Collected data:
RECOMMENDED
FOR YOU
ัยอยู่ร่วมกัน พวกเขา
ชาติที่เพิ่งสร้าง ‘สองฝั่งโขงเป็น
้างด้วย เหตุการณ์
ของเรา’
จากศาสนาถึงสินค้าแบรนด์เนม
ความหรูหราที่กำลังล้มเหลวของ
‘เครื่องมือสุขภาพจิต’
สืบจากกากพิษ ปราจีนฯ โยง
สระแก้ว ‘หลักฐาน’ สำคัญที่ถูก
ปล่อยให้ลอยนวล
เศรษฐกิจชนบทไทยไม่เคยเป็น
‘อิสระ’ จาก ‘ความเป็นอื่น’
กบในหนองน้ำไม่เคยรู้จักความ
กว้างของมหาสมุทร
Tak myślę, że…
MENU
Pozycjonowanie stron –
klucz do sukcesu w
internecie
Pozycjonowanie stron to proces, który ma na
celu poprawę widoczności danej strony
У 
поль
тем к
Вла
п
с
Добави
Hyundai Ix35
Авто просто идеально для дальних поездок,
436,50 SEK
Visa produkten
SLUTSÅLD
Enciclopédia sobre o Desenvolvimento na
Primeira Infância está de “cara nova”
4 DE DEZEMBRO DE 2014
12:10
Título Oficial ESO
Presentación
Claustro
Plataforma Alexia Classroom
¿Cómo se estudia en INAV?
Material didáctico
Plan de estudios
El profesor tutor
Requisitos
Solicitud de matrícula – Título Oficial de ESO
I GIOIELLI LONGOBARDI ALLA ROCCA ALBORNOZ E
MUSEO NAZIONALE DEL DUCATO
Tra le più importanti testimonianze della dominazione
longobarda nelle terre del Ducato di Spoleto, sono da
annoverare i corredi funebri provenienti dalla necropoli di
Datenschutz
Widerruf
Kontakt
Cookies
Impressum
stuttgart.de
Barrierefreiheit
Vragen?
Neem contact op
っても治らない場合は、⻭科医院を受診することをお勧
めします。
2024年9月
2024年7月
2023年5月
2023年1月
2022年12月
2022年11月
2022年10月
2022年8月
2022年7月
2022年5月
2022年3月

*Exercise*.
Reproduce every line in the records above that contains the word "Pozycjonowanie".

*Written answer*.
Pozycjonowanie stron –
Pozycjonowanie stron to proces, który ma na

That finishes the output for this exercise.